-- RECORDS TO PROCESS follows --
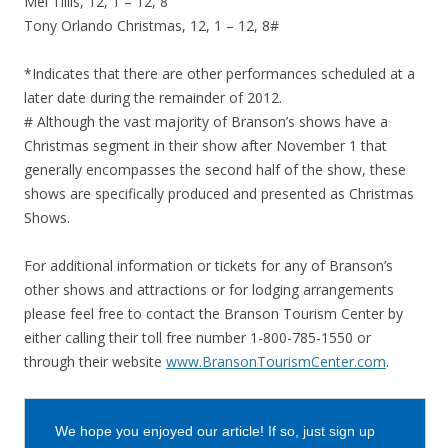
Mel Tillis, 12, 1 – 12, 8
Tony Orlando Christmas, 12, 1 – 12, 8#
*Indicates that there are other performances scheduled at a
later date during the remainder of 2012.
# Although the vast majority of Branson’s shows have a
Christmas segment in their show after November 1 that
generally encompasses the second half of the show, these
shows are specifically produced and presented as Christmas
Shows.
For additional information or tickets for any of Branson’s
other shows and attractions or for lodging arrangements
please feel free to contact the Branson Tourism Center by
either calling their toll free number 1-800-785-1550 or
through their website
www.BransonTourismCenter.com
.
We hope you enjoyed our article! If so, just sign up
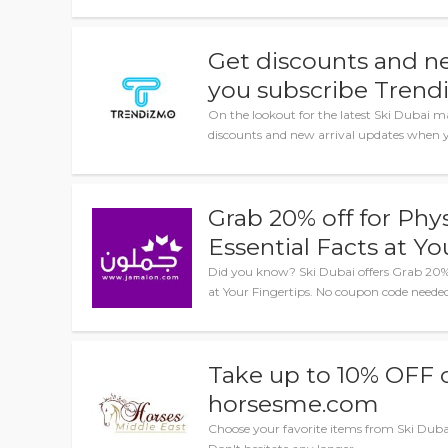
Get discounts and n
you subscribe Trend
On the lookout for the latest Ski Dubai m
discounts and new arrival updates when y
Grab 20% off for Phy
Essential Facts at Yo
Did you know? Ski Dubai offers Grab 20% o
at Your Fingertips. No coupon code needed
Take up to 10% OFF o
horsesme.com
Choose your favorite items from Ski Dubai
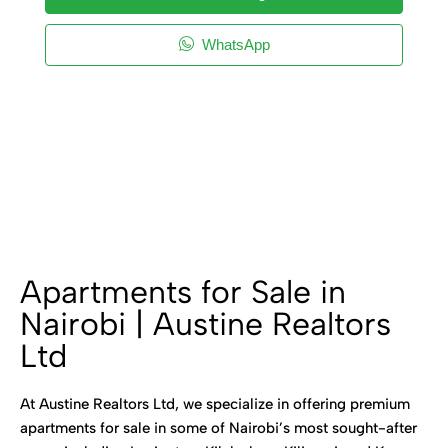
WhatsApp
Apartments for Sale in
Nairobi | Austine Realtors
Ltd
At Austine Realtors Ltd, we specialize in offering premium
apartments for sale in some of Nairobi’s most sought-after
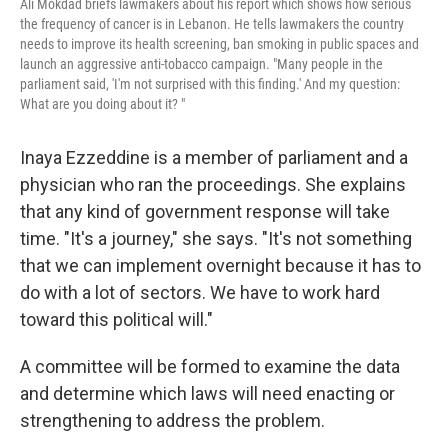
Ali Mokdad briefs lawmakers about his report which shows how serious
the frequency of cancer is in Lebanon. He tells lawmakers the country
needs to improve its health screening, ban smoking in public spaces and
launch an aggressive anti-tobacco campaign. "Many people in the
parliament said, 'I'm not surprised with this finding.' And my question:
What are you doing about it? "
Inaya Ezzeddine is a member of parliament and a
physician who ran the proceedings. She explains
that any kind of government response will take
time. "It's a journey," she says. "It's not something
that we can implement overnight because it has to
do with a lot of sectors. We have to work hard
toward this political will."
A committee will be formed to examine the data
and determine which laws will need enacting or
strengthening to address the problem.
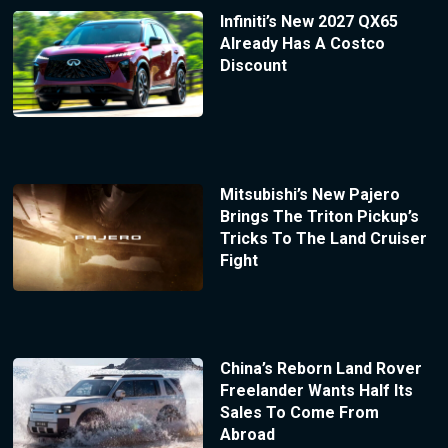
Infiniti’s New 2027 QX65
Already Has A Costco
Discount
Mitsubishi’s New Pajero
Brings The Triton Pickup’s
Tricks To The Land Cruiser
Fight
China’s Reborn Land Rover
Freelander Wants Half Its
Sales To Come From
Abroad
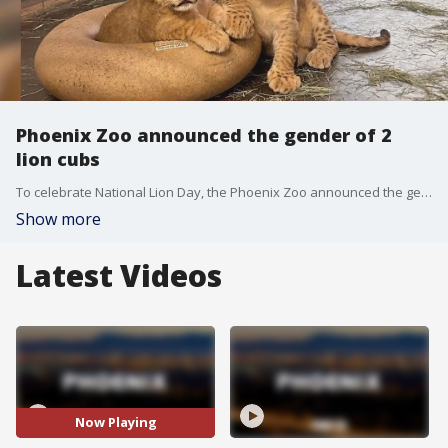
Phoenix Zoo announced the gender of 2
lion cubs
To celebrate National Lion Day, the Phoenix Zoo announced the gender of both of their new lion cubs who may be showcased to the public beginning this fall.
Show more
Latest Videos
Now Playing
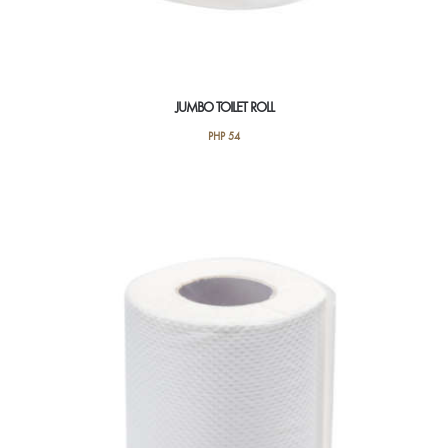
JUMBO TOILET ROLL
PHP
54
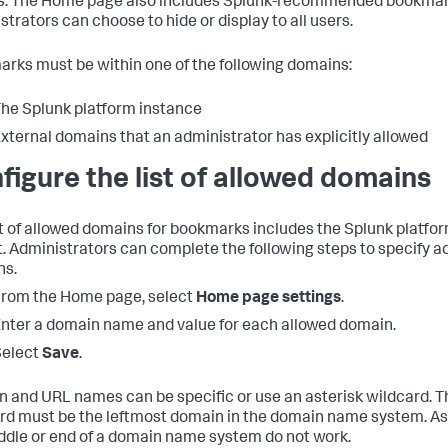
es. The Home page also includes Splunk-recommended bookmar
strators can choose to hide or display to all users.
rks must be within one of the following domains:
he Splunk platform instance
xternal domains that an administrator has explicitly allowed
figure the list of allowed domains
st of allowed domains for bookmarks includes the Splunk platfo
t. Administrators can complete the following steps to specify a
ns.
rom the Home page, select
Home page settings
.
nter a domain name and value for each allowed domain.
Select
Save
.
 and URL names can be specific or use an asterisk wildcard. T
rd must be the leftmost domain in the domain name system. Ast
ddle or end of a domain name system do not work.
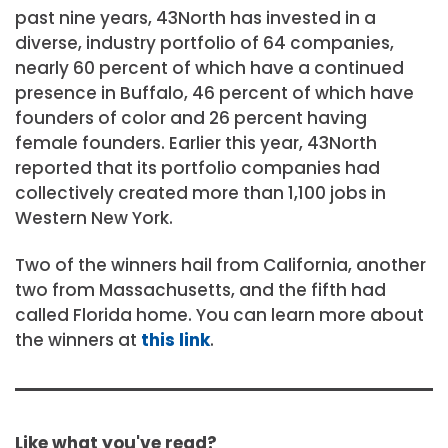
past nine years, 43North has invested in a
diverse, industry portfolio of 64 companies,
nearly 60 percent of which have a continued
presence in Buffalo, 46 percent of which have
founders of color and 26 percent having
female founders. Earlier this year, 43North
reported that its portfolio companies had
collectively created more than 1,100 jobs in
Western New York.
Two of the winners hail from California, another
two from Massachusetts, and the fifth had
called Florida home. You can learn more about
the winners at
this link
.
Like what you've read?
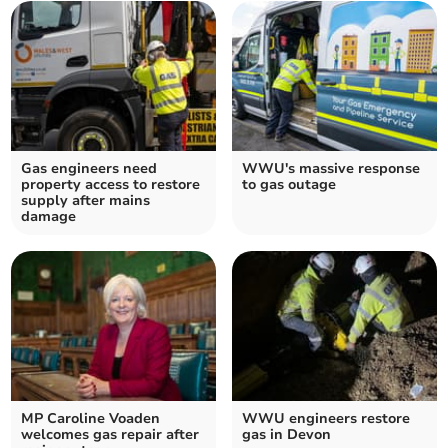
Gas engineers need
WWU's massive response
property access to restore
to gas outage
supply after mains
damage
MP Caroline Voaden
WWU engineers restore
welcomes gas repair after
gas in Devon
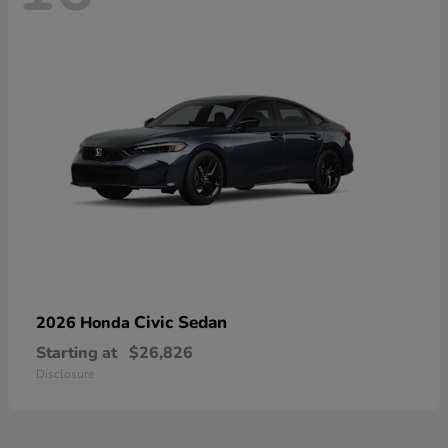
Civic Sedan
2026 Honda
Starting at
$26,826
Disclosure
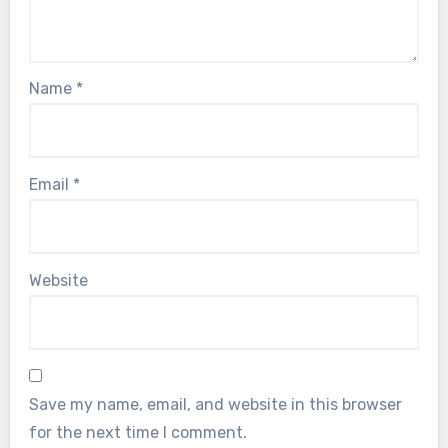
Name
*
Email
*
Website
Save my name, email, and website in this browser
for the next time I comment.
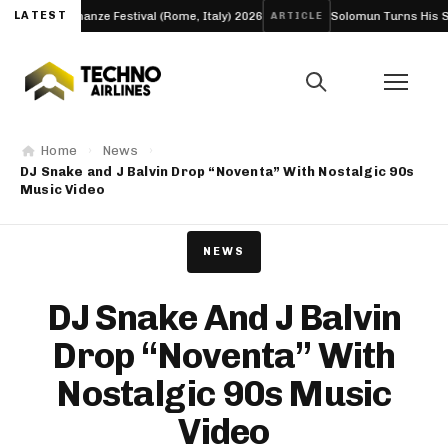
ssonanze Festival (Rome, Italy) 2026
LATEST
Solomun Turns His Sold-Out Al
ARTICLE
Home
News
DJ Snake and J Balvin Drop “Noventa” With Nostalgic 90s
Music Video
NEWS
DJ Snake And J Balvin
Drop “Noventa” With
Nostalgic 90s Music
Video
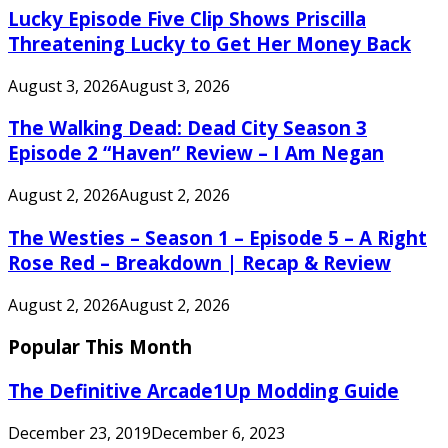
Lucky Episode Five Clip Shows Priscilla
Threatening Lucky to Get Her Money Back
August 3, 2026
August 3, 2026
The Walking Dead: Dead City Season 3
Episode 2 “Haven” Review – I Am Negan
August 2, 2026
August 2, 2026
The Westies – Season 1 – Episode 5 – A Right
Rose Red – Breakdown | Recap & Review
August 2, 2026
August 2, 2026
Popular This Month
The Definitive Arcade1Up Modding Guide
December 23, 2019
December 6, 2023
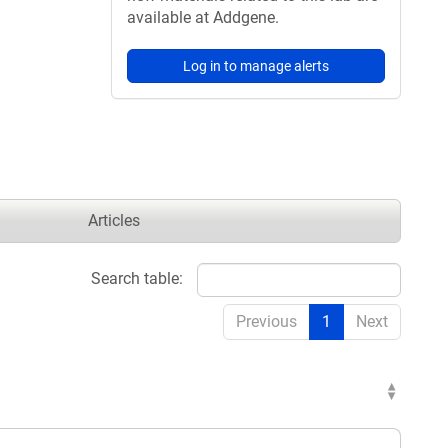
available at Addgene.
Log in to manage alerts
Articles
Search table:
Previous
1
Next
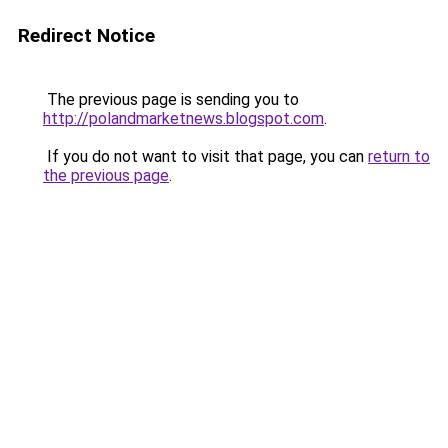
Redirect Notice
The previous page is sending you to
http://polandmarketnews.blogspot.com
.
If you do not want to visit that page, you can
return to
the previous page
.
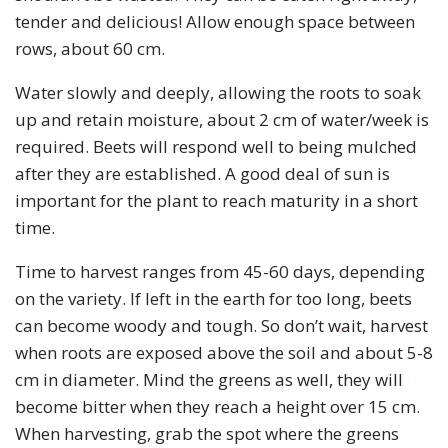
tender and delicious! Allow enough space between
rows, about 60 cm.
Water slowly and deeply, allowing the roots to soak
up and retain moisture, about 2 cm of water/week is
required. Beets will respond well to being mulched
after they are established. A good deal of sun is
important for the plant to reach maturity in a short
time.
Time to harvest ranges from 45-60 days, depending
on the variety. If left in the earth for too long, beets
can become woody and tough. So don’t wait, harvest
when roots are exposed above the soil and about 5-8
cm in diameter. Mind the greens as well, they will
become bitter when they reach a height over 15 cm.
When harvesting, grab the spot where the greens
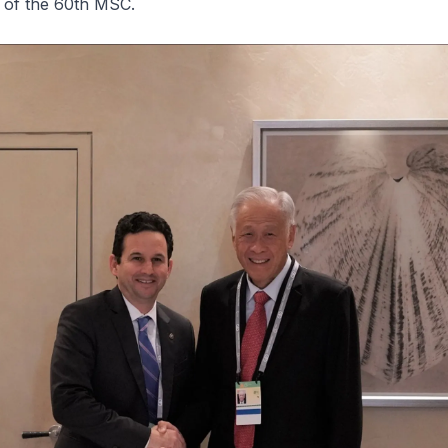
s of the 60th MSC.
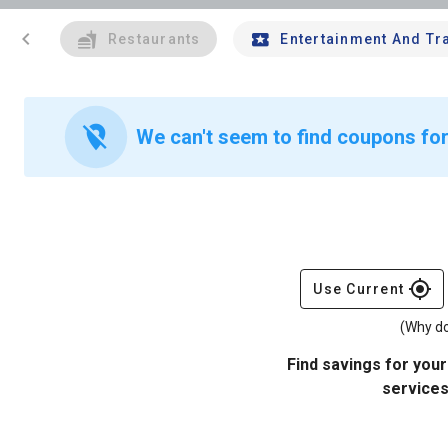
chevron_left
Restaurants
Entertainment And Tr
location_off
We can't seem to find coupons for
gps_fixed
Use Current
(Why do
Find savings for your
services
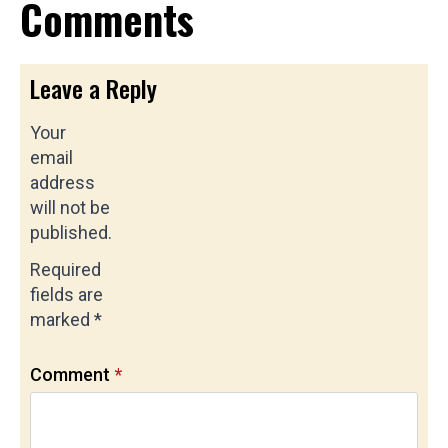
Comments
Leave a Reply
Your
email
address
will not be
published.
Required
fields are
marked
*
Comment
*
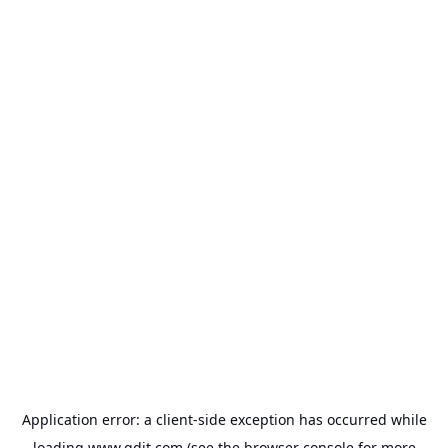
Application error: a
client
-side exception has occurred while
loading
www.gdit.com
(see the
browser console
for more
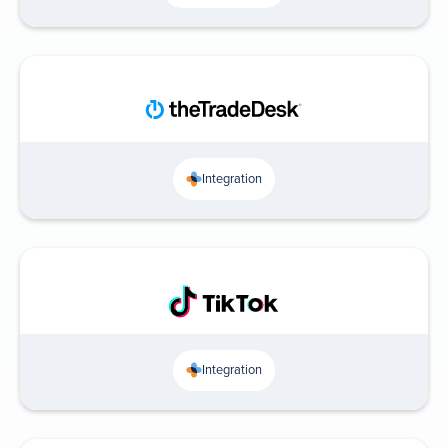
Integration
Integration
-- RECORDS TO PROCESS concluded --
* **PROBLEM TO SOLVE**
Please return exactly the lines from the one containing "cm in diameter." through the end of the material above, both ends included, but not the pictures.

* **TASK ANSWER**
cm in diameter. Mind the greens as well, they will
become bitter when they reach a height over 15 cm.
When harvesting, grab the spot where the greens
s of the 60th MSC.
chevron_left
Restaurants
Entertainment And Tr
location_off
We can't seem to find coupons for
gps_fixed
Use Current
(Why do
Find savings for your
services
Comments
Leave a Reply
Your
email
address
will not be
published.
Required
fields are
marked
*
Comment
*
Application error: a
client
-side exception has occurred while
loading
www.gdit.com
(see the
browser console
for more
Integration
Integration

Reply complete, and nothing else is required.